Una seconda bocciatura
per l'autosilo di Torriggia

LAGLIO Un altro stop della soprintendenza per i beni architettonici e paesaggistici, a firma di Alberto Artioli, blocca forse definitivamente la costruzione dell'autosilo di Torriggia e pone severe premesse, pare un po' tardive a seguito delle profonde ferite inferte al paesaggio lariano, nella realizzazione di strutture del genere oltre che di ecomostri lungo le rive del lago. Come quelli denunciati da Blevio a Nesso, da Carate Urio al Mulino di Brienno, da Argegno a Colonno per non parlare di Mezzegra, Menaggio e diversi paesi dell'Alto Lago. Per quanto attiene gli autosili ci sono eclatanti precedenti a Revàa di Carate dove si sta ponendo rimedio con un giardino verticale, a Argegno dove pare impossibile mitigare il cemento con il verde e a Colonno dove l'erezione della struttura aveva addirittura causato una frana con totale interruzione della viabilità sulla statale Regina. Nel caso di Laglio, la stessa soprintendenza lo scorso novembre aveva annullato il provvedimento di autorizzazione paesistica rilasciato dal comune su parere del responsabile del servizio. Poi, in considerazione delle modifiche apportate l'estate scorsa al progetto dai committenti, il dossier era passato alla neo-costituita commissione paesaggio dell'unione comuni Lario di Ponente, la quale il 28 dicembre aveva rilasciato una nuova autorizzazione a procedere supportata da ulteriore documentazione.

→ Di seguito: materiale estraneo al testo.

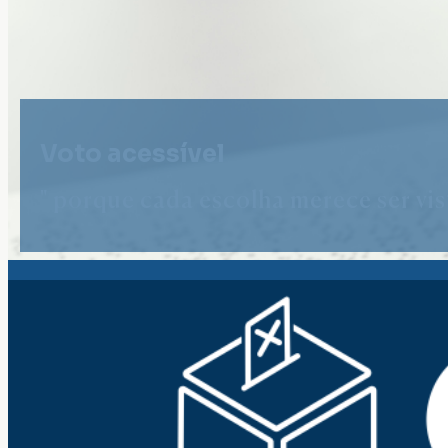
Voto acessível
" porque cada escolha merece ser vist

Il nuovo fascicolo è rimasto fermo alla soprintendenza fino al 3 marzo, data del nuovo decreto del direttore Artioli che annulla l'autorizzazione del 28 dicembre. Un provvedimento contro il quale il committente dell'opera, la società Pgf immobiliare Srl di via San Martino 29 a Morbegno e l'impresa Paganoni di Sondrio avranno facoltà di ricorrere al Tar oppure al Presidente della Repubblica. L'altolà della Soprintendenza al «fabbricato uso autorimessa» in grado di accogliere 64 auto in box singoli o doppi, tutti dotati di porta basculante per un ammontare previsto di oltre un milione di euro, stando alle prime anticipazioni sarebbe ascrivibile all'esigenza di salvaguardare i versanti terrazzati, di conservare la vegetazione esistente, di rispettare le connotazioni del versante con riguardo agli insediamenti esistenti e in particolare alla chiesa settecentesca di San Bartolomeo.